Insiang est l'histoire d'une aliénation. Insiang, la jeune fille la plus belle du quartier, croit pouvoir mener son chemin en acceptant d'abord les diktats de sa mère puis en espérant que Bebot, son petit ami, la prendra en charge une fois qu'elle n'a pu convaincre sa mère de son innocence face au viol imposé par Dado. Par la suite, elle manipule sa mère pour se venger de lui comme elle avait utilisé Dado pour la venger de son inconstant petit ami. Mais rien n'est réglé du problème central : le manque d'amour qu'elle subit de sa mère. Elle n'aurait pu échapper à ce traumatisme qu'en suivant Nanding, le seul qui envisage de faire des études et de partir des bas-fonds de Manille. Piégée, Insiang se transforme, faute d'une autre porte de sortie, en héroïne perverse. Sa dernière tentative de se faire pardonner par sa mère échoue et elle repart seule. La tragédie amorcée par le massacre des cochons du générique se termine par une image toute aussi terrible d'Insiang partant seule.

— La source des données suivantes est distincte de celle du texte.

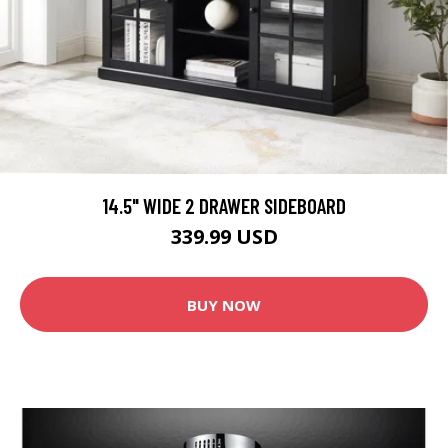
14.5" WIDE 2 DRAWER SIDEBOARD
339.99 USD
BUY NOW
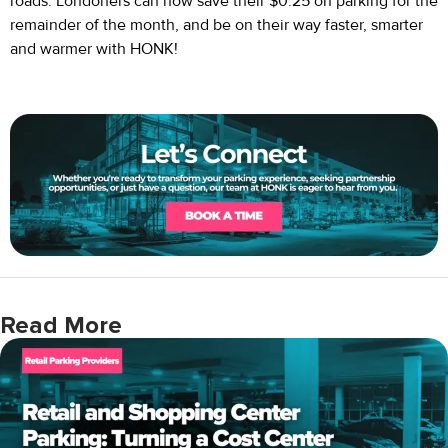
roads. Londoners can now save their $0.25 on parking for the
remainder of the month, and be on their way faster, smarter
and warmer with HONK!
Read More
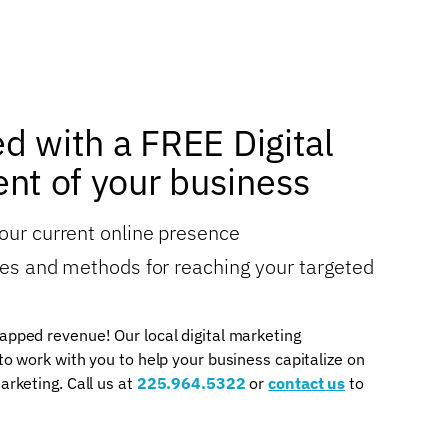
ed with a FREE Digital
nt of your business
your current online presence
gies and methods for reaching your targeted
apped revenue! Our local digital marketing
 to work with you to help your business capitalize on
arketing. Call us at
225.964.5322
or
contact us
to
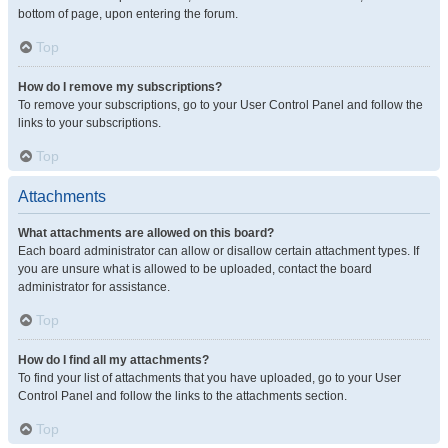
bottom of page, upon entering the forum.
Top
How do I remove my subscriptions?
To remove your subscriptions, go to your User Control Panel and follow the
links to your subscriptions.
Top
Attachments
What attachments are allowed on this board?
Each board administrator can allow or disallow certain attachment types. If
you are unsure what is allowed to be uploaded, contact the board
administrator for assistance.
Top
How do I find all my attachments?
To find your list of attachments that you have uploaded, go to your User
Control Panel and follow the links to the attachments section.
Top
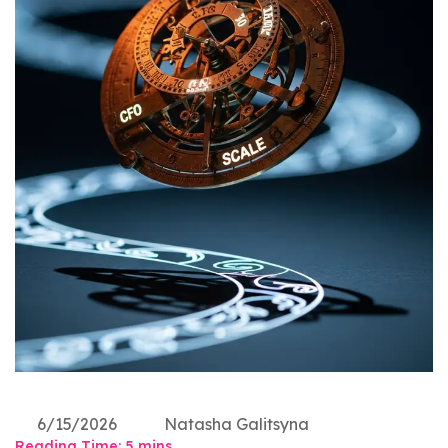
6/15/2026
Natasha Galitsyna
Reading Time:
5
mins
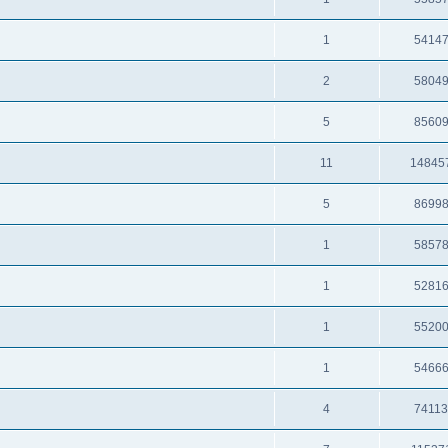
1
5414
2
5804
5
8560
11
14845
5
8699
1
5857
1
5281
1
5520
1
5466
4
7411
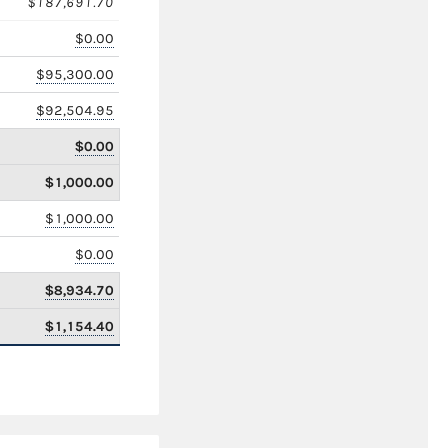
$187,691.70
$0.00
$95,300.00
$92,504.95
$0.00
$1,000.00
$1,000.00
$0.00
$8,934.70
$1,154.40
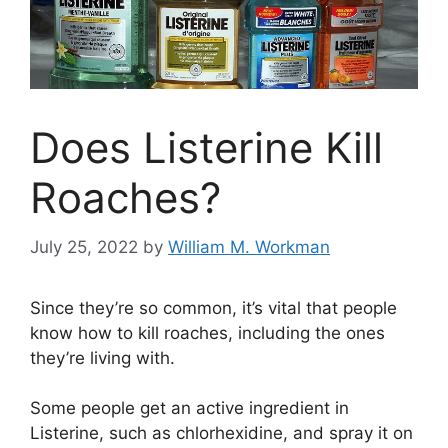
Does Listerine Kill
Roaches?
July 25, 2022
by
William M. Workman
Since they’re so common, it’s vital that people
know how to kill roaches, including the ones
they’re living with.
Some people get an active ingredient in
Listerine, such as chlorhexidine, and spray it on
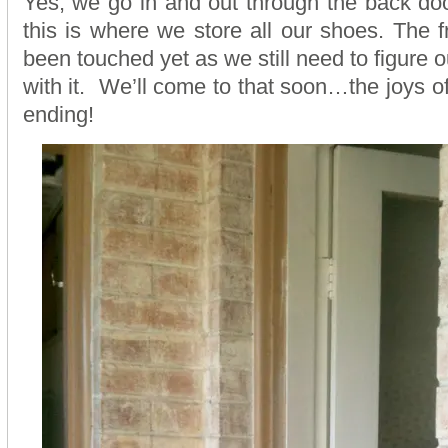
Yes, we go in and out through the back doo
this is where we store all our shoes. The f
been touched yet as we still need to figure 
with it. We’ll come to that soon…the joys o
ending!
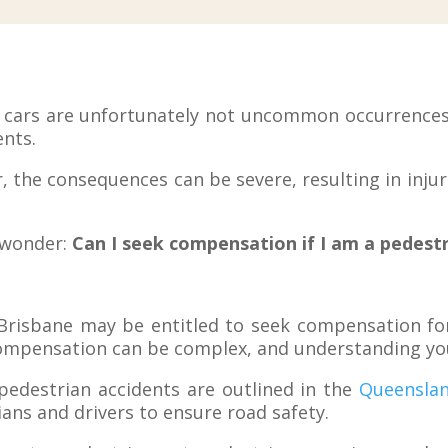
d cars are unfortunately not uncommon occurrences,
ents.
 the consequences can be severe, resulting in injuri
s wonder:
Can I seek compensation if I am a pedestri
 Brisbane may be entitled to seek compensation for 
ompensation can be complex, and understanding your
pedestrian accidents are outlined in the
Queenslan
ians and drivers to ensure road safety.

Il suffit de quelques plans de rue à Lino Brocka pour installer son héroïne dans un milieu dont elle n'a rien attendre, monde misérable tout autant que carcéral que viennent renforcer les nombreux plans cernés de barreaux. Lorsque la manipulation se met en place, ce sont les plans de reflets dans des glaces ou d'une observation des autres dans la profondeur de champ, qui préviennent du piège. Ces quelques rares effets de mise en scène viennent ponctuer un mélodrame servi par une bande sonore inexorable. Elle mêle aux bruits des pleurs, des radios et des cris, la mélodie triste de la flûte.

Insiang est financé par une riche investisseuse Ruby Tiong Tan que Lino Brocka réussit à convaincre de produire son film. Deux jours après qu’elle a accepté le tournage commence. Le tournage dure onze jours. Dix-sept jours après la fin du tournage le film est dans les salles ! Le ratio entre la longueur du film terminé et le matériel tourné est de 1,17 ! Le film est un échec total aux Philippines et coule définitivement la société de production de Lino Brocka, Cinemanila, déjà au bord du gouffre.

Insiang (1976) est le premier film philippin montré à Cannes, à la Quinzaine des Réalisateurs. Ensuite Jaguar (1979) et Bayan Ko  (1984) seront sélectionnés en compétition.

Source : Propos de Pierre Rissient recueillis à Cannes le 13 mai 2015 par Olivier Père.